One could think that I just made a mistake setting up the policy route, but I’m pretty sure the rule is correct, because outgoing traffic from 95.216.47.180 that is being INITIATED here is being routed correctly via the OpenVPN uplink:
root@core-hg:~# traceroute -n -s 95.216.47.180 1.1.1.1
traceroute to 1.1.1.1 (1.1.1.1), 30 hops max, 60 byte packets
1 172.29.2.1 32.577 ms 32.648 ms 32.640 ms
2 95.216.14.65 32.881 ms 32.879 ms 33.085 ms
3 213.239.224.133 32.828 ms 32.832 ms 32.808 ms
4 213.239.252.102 39.615 ms 39.714 ms 213.239.224.17 39.603 ms
5 194.68.128.246 38.930 ms 194.68.123.246 39.949 ms 40.030 ms
6 1.1.1.1 40.883 ms 40.647 ms 39.679 ms
As you can see the traffic leaves through our OpenVPN transfer net and reaches it’s destination.

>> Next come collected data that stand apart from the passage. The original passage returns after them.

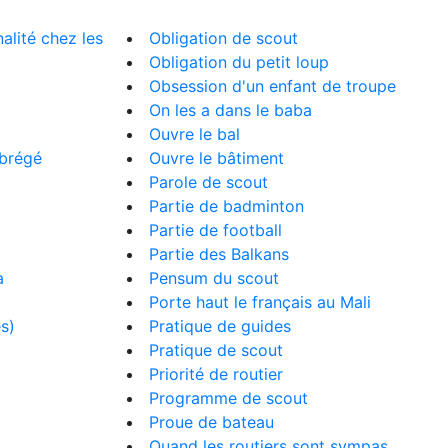
alité chez les
Obligation de scout
Obligation du petit loup
Obsession d'un enfant de troupe
On les a dans le baba
Ouvre le bal
abrégé
Ouvre le bâtiment
Parole de scout
Partie de badminton
Partie de football
Partie des Balkans
a
Pensum du scout
Porte haut le français au Mali
es)
Pratique de guides
Pratique de scout
Priorité de routier
Programme de scout
Proue de bateau
Quand les routiers sont sympas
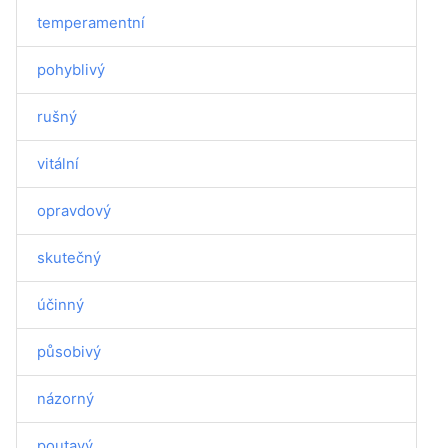
temperamentní
pohyblivý
rušný
vitální
opravdový
skutečný
účinný
působivý
názorný
poutavý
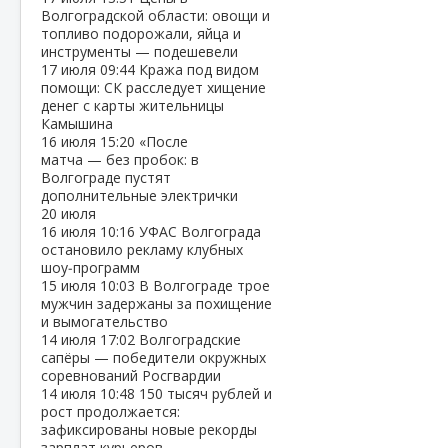
Волгоградской области: овощи и
топливо подорожали, яйца и
инструменты — подешевели
17 июля
09:44
Кража под видом
помощи: СК расследует хищение
денег с карты жительницы
Камышина
16 июля
15:20
«После
матча — без пробок: в
Волгограде пустят
дополнительные электрички
20 июля
16 июля
10:16
УФАС Волгограда
остановило рекламу клубных
шоу‑программ
15 июля
10:03
В Волгограде трое
мужчин задержаны за похищение
и вымогательство
14 июля
17:02
Волгоградские
сапёры — победители окружных
соревнований Росгвардии
14 июля
10:48
150 тысяч рублей и
рост продолжается:
зафиксированы новые рекорды
зарплат курьеров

Also the reply packages from 1.1.1.1 are being routed correctly back through that OpenVPN uplink.
So, I would say, that the policy rule works in general, but I must have missed something.
Do you have any idea why traffic that is being INITIATED by our host is being routed correctly through OpenVPN while REPLY traffic is going through the regular default route?